Идет по дороге толпа Старых Дней. Пришли они, стали у погоста, легли в снег, и на смену им уже идет Первый День, на груди икона в серебре, с ледяшками, и на ней Рождество Христово, Богоявление и Поклонение Волхвов. Все люди сторонятся, шапки снимают. Стал Первый День на площади и в землю вешку вбил, а на ней дощечку, и на той дощечке чернилами написано: «Первое Генваря, лета, [Господи,[73] ] Благости Твоея тысяща девятьсот двенадцатого». И всяк, кто ни подойдет, перекрестится: «Слава Тебе, Господи, Нов-Год уже!» А Нов-Год молодец, подвыпил, бахвалится, орет на всю Ивановскую, кулаком себя в грудь бьет: «Уж я вам, батюш-ш-шки мои-и-и!.. Да я вам, вот те крест, все раздобуду! Да я вам все дам!.. С себя сниму, а дам, православные!» А потом гикнул на коней, бросил в народ остатки рогожных кульков со счастьем, покидал колбасами, бутылками водки, яблоками, орехами, чем было, гостинцем разным, и помчал на тока, солому зажег, зарево на всю деревню. Разошелся, кричит: «Давай сюда еще соломы! Гори, огонь, жарче, летом будет зарче!.. Всем дам — счастья, урожая, хлеба вдоволь!.. Прощевайте! Еще в Семеновку поспеть надо!» — и только его видали. Укатил в санях, вздымая снежный вихорь, в тьму ночную.

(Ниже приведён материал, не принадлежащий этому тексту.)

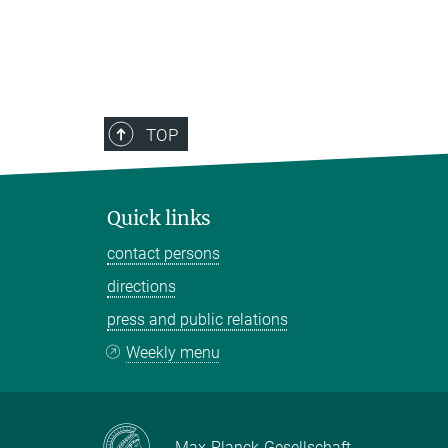
TOP
Quick links
contact persons
directions
press and public relations
Weekly menu
Max-Planck-Gesellschaft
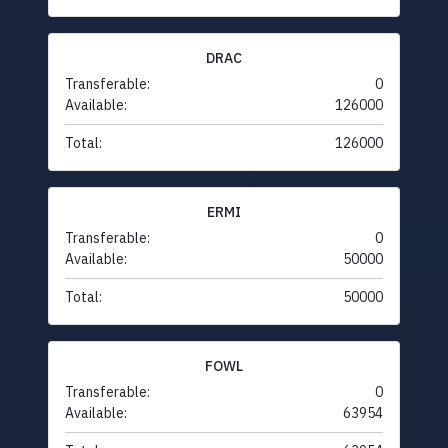
DRAC
Transferable:
0
Available:
126000
Total:
126000
ERMI
Transferable:
0
Available:
50000
Total:
50000
FOWL
Transferable:
0
Available:
63954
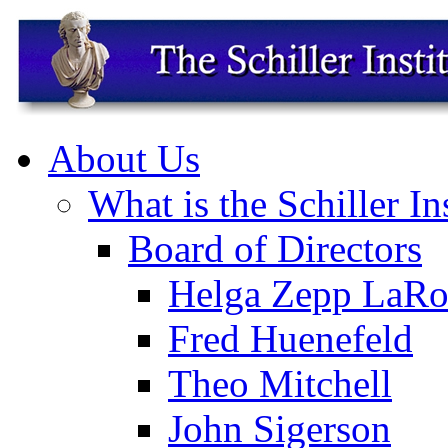
About Us
What is the Schiller In
Board of Directors
Helga Zepp LaRo
Fred Huenefeld
Theo Mitchell
John Sigerson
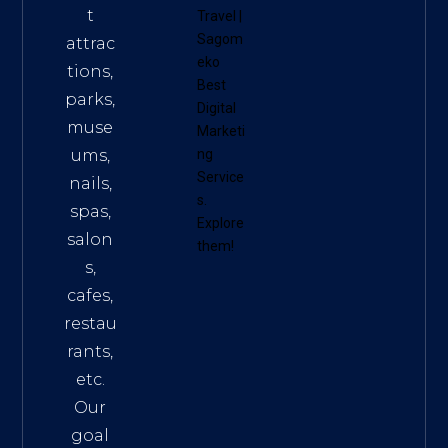
t
Travel
|
Sagom
attrac
eko
tions,
Best
parks,
Digital
muse
Marketi
ums,
ng
Service
nails,
s
.
spas,
Explore
salon
them!
s,
cafes,
restau
rants,
etc.
Our
goal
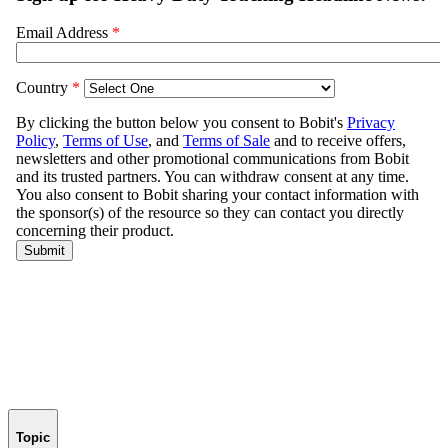
Topic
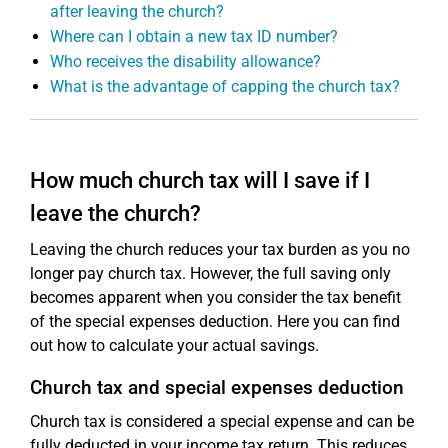
after leaving the church?
Where can I obtain a new tax ID number?
Who receives the disability allowance?
What is the advantage of capping the church tax?
How much church tax will I save if I
leave the church?
Leaving the church reduces your tax burden as you no
longer pay church tax. However, the full saving only
becomes apparent when you consider the tax benefit
of the special expenses deduction. Here you can find
out how to calculate your actual savings.
Church tax and special expenses deduction
Church tax is considered a special expense and can be
fully deducted in your income tax return. This reduces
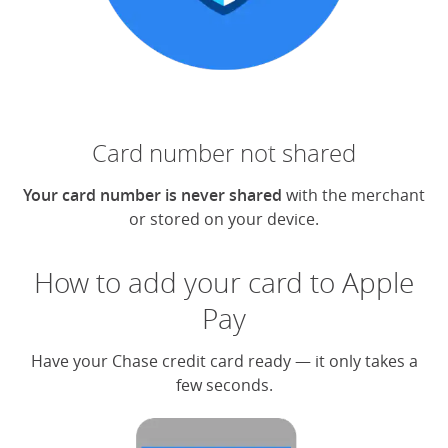
Card number not shared
Your card number is never shared
with the merchant
or stored on your device.
How to add your card to Apple
Pay
Have your Chase credit card ready — it only takes a
few seconds.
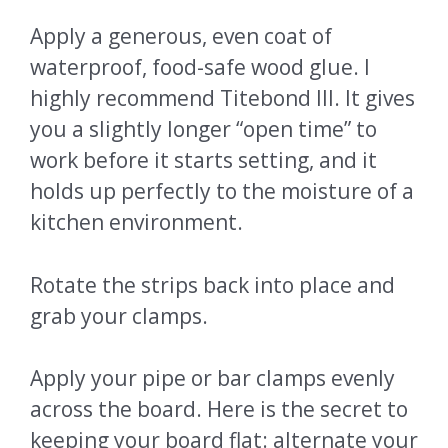
Apply a generous, even coat of
waterproof, food-safe wood glue. I
highly recommend Titebond III. It gives
you a slightly longer “open time” to
work before it starts setting, and it
holds up perfectly to the moisture of a
kitchen environment.
Rotate the strips back into place and
grab your clamps.
Apply your pipe or bar clamps evenly
across the board. Here is the secret to
keeping your board flat: alternate your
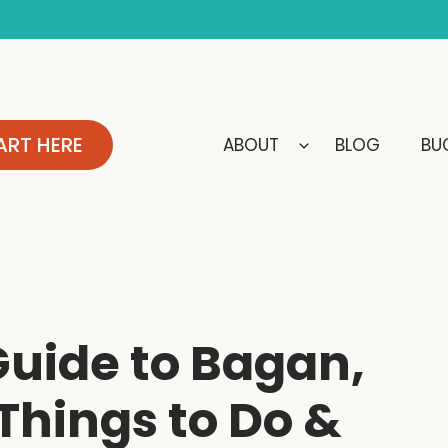
ART HERE
ABOUT
BLOG
BUC
uide to Bagan,
hings to Do &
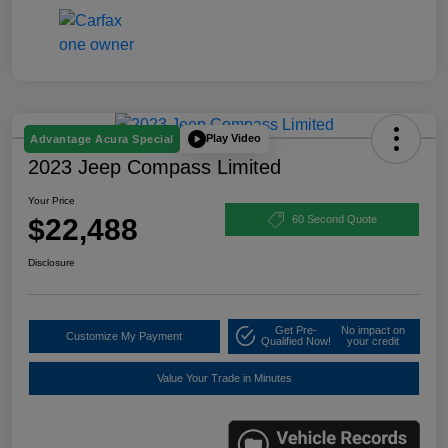
Play Video
Advantage Acura Special
2023 Jeep Compass Limited
Your Price
$22,488
60 Second Quote
Disclosure
Get Pre-
No impact on
Customize My Payment
Qualified Now!
your credit
Value Your Trade in Minutes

За ним пришла Первая Неделя с Мясоедом. — «А Стар-Год где? Помер? Сердешный! Ну, а сынок-то где же?» — «Был, да укатил. Кони-звери, один черный, другой рыжий, а третий белый. Тройкой приехал, облучок парчовый, шуба медвежья, волчья шапка, рукавицы оленевые, сам на облучке, полны сани гостинцев. Раздал, нашумел, набуянил, солому зажег, и помчал дальше». — «Ах, разбойник! Ах, прощелыга! Отца схоронить не успел, а буянит». — «Да отец давно под розовым кустиком скончался. Обмывала его Святая Меланка с Василием-Великим, в гроб положили, сына звали-звали, чтоб попрощался, а тот и ухом не повел. Что, мол, старика еще лизать после смерти! Помер, и закапывай!» — «А, нечистый его возьми! Ишь, на отца такое посрамление возвел… И как язык-то повернулся?» — «Да пьян, известно, был, ну и мелет всякое».